Culture and the Brain

In the last Nature Reviews Neuroscience, a paper reviewing the work showing cultural differences in brain activation. I’m afraid there’s no non-gated version, but here’s the abstract:

Our brains and minds are shaped by our experiences, which mainly occur in the context of the culture in which we develop and live. Although psychologists have provided abundant evidence for diversity of human cognition and behaviour across cultures, the question of whether the neural correlates of human cognition are also culture-dependent is often not considered by neuroscientists. However, recent transcultural neuroimaging studies have demonstrated that one’s cultural background can influence the neural activity that underlies both high- and low-level cognitive functions. The findings provide a novel approach by which to distinguish culture-sensitive from culture-invariant neural mechanisms of human cognition.
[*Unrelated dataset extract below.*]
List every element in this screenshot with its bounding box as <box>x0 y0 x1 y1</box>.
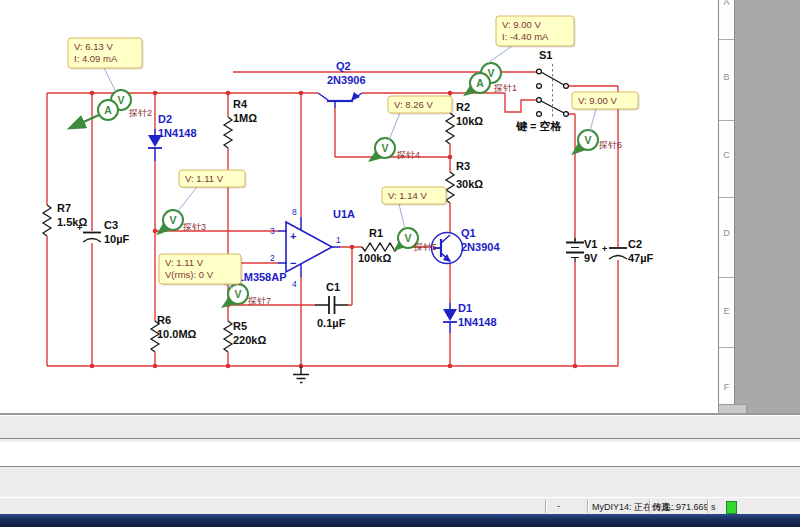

A caveat though. The authors seem to be resolutely tilted towards the view that the differences are very important, and only mention the commonalities in passing (see this paper for a counterpoint).

And I cannot help always being a bit puzzled by the fact that people seem to find so much comfort in the findings of such differences. I’m not quite sure what they bring: we know that there are behavioral (and cognitive) differences, and we know that these differences have to be reflected, in some manner, in the brain. So what’s all the fuss about? To quote the abstract: “Although psychologists have provided abundant evidence for diversity of human cognition and behaviour across cultures, the question of whether the neural correlates of human cognition are also culture-dependent is often not considered by neuroscientists.” Given that we have the behavioral differences, how could there not be any underlying differences in brain activation??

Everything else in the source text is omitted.